Researchers at KAUST developed a new algorithm that can detect cause as well as effect in large data sets, potentially revolutionizing artificial intelligence (AI).
Despite the recent progress in AI, we are still far from general purpose machine intelligence with the capacity for reasoning and learning across different tasks. Part of the challenge is to move beyond pattern detection towards techniques to discover underlying generative models and causal mechanisms behind the patterns.
“There is a need to investigate new types of foundational machine learning techniques beyond current architectures such as deep neural networks. Our method provides a framework to build algorithmic systems capable of disentangling causality from observations,” stated Jesper Tegnér, KAUST professor of bioscience and computer science, who heads the KAUST Living Systems Laboratory.
Machine learning and AI techniques are being ubiquitously developed and applied in industry, science and society. Examples include specialized systems for speech recognition, computer vision tasks, medical applications and online transactions, which are commonly referred to as narrow AI.
Modern machine learning is useful for helping scientists sort through huge and unwieldy data sets. However, it is less useful for things requiring inference or reasoning.
The new approach aims to find the underlying algorithmic models that generate data to help scientists uncover the dynamics of cause and effect. This could aid researchers across a huge range of scientific fields, including cell biology and genetics, to answer questions that typical machine learning cannot.
“This technique can equip current machine learning methods with advanced complementary abilities to better deal with abstraction, inference and concepts such as cause and effect that other methods, including deep learning, cannot currently handle,” said Hector Zenil, a research consultant in the Living Systems Laboratory.
The team’s research is a result of a collaboration with colleagues in Karolinska Institutet, Stockholm, Sweden; Oxford University Innovation, Oxford, U.K.; LABORES for the Natural and Digital Sciences, Paris, France; and Universidad Central de Venezuela (UCV), Caracas, Venezuela.
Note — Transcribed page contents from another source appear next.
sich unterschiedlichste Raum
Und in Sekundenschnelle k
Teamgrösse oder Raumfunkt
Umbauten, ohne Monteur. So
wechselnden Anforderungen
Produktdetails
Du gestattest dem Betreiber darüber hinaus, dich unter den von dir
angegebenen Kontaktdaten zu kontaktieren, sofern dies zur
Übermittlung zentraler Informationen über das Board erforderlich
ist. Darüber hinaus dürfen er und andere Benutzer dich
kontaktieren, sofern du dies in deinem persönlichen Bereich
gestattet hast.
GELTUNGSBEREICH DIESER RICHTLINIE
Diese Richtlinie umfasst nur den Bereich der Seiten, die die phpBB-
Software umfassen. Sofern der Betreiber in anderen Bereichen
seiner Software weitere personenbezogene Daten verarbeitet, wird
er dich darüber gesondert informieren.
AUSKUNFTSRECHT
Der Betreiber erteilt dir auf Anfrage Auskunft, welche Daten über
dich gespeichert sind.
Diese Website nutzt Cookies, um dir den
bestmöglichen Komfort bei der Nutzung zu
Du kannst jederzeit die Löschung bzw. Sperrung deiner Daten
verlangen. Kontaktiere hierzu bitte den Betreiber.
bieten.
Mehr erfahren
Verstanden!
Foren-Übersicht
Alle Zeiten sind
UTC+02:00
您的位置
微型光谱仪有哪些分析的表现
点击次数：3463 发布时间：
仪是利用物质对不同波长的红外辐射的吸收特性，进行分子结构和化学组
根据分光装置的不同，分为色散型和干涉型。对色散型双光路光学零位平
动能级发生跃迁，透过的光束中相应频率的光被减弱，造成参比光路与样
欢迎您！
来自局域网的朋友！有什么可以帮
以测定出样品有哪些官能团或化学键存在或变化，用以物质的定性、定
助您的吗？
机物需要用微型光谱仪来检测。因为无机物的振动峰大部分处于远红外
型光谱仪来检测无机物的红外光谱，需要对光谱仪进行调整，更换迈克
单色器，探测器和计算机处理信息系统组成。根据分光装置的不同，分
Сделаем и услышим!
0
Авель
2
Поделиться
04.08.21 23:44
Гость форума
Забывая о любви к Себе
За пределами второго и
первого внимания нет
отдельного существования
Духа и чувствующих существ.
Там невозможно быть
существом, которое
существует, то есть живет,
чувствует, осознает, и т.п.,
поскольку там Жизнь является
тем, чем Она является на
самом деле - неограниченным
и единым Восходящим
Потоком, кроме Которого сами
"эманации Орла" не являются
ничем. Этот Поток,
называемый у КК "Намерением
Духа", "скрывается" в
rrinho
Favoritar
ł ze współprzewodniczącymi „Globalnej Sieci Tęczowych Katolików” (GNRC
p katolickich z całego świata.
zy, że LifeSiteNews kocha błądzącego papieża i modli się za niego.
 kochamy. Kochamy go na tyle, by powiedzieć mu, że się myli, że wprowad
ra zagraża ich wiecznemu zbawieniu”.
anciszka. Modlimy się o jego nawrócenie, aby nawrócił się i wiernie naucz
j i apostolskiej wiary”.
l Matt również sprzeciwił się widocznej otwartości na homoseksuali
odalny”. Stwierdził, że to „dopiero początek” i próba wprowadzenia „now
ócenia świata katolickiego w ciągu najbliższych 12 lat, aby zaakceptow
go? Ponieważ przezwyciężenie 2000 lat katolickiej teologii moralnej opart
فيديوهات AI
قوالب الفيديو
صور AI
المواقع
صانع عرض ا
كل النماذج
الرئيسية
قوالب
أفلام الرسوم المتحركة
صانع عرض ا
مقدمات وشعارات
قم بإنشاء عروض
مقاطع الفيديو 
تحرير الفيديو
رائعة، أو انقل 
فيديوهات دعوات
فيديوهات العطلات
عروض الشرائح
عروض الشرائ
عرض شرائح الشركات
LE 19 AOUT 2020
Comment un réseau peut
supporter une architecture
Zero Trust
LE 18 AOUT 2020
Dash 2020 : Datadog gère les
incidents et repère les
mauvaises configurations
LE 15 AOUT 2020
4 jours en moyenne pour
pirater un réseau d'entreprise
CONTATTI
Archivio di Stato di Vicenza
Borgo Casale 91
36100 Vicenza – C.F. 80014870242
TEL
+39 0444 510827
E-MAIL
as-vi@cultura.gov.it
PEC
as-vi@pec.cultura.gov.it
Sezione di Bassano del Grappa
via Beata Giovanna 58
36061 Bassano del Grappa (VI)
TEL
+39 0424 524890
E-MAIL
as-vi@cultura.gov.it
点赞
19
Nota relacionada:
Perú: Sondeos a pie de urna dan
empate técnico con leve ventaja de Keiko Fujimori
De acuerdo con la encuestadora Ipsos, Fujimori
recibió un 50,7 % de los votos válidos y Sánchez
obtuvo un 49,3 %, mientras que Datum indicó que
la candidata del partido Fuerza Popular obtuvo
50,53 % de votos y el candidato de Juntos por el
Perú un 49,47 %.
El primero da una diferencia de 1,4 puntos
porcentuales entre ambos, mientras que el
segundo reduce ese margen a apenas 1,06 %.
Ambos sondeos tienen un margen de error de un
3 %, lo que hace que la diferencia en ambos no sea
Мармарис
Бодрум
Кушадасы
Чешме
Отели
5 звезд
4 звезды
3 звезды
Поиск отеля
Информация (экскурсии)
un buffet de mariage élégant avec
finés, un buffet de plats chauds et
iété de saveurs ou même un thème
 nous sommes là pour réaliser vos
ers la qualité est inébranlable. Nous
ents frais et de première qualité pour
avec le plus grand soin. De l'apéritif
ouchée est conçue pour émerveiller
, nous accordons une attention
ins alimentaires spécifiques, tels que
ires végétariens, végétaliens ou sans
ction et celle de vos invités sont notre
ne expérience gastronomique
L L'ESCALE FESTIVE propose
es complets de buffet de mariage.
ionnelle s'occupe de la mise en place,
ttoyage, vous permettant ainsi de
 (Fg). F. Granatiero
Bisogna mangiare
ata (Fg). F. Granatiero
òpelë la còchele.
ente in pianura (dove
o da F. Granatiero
It is published in the inaugural edition of Nature’s new journal Nature Machine Intelligence.
Tegnér and his team intend to apply the new approach to experimental single-cell genomics techniques to detect and separate different genomic regulatory programs generating the diversity of cell types. This could lead to advancing the bioengineering of cells, potentially paving the way for therapies targeting malfunctioning cells in diseases like Parkinson’s disease, diabetes or cancer.
Stable and reprogrammable cells constitute the foundational building blocks of all living systems. Such plastic and stable regulatory genomic programs may hold clues informing us about how to design a new generation of AI techniques with enhanced capacity for learning and reasoning.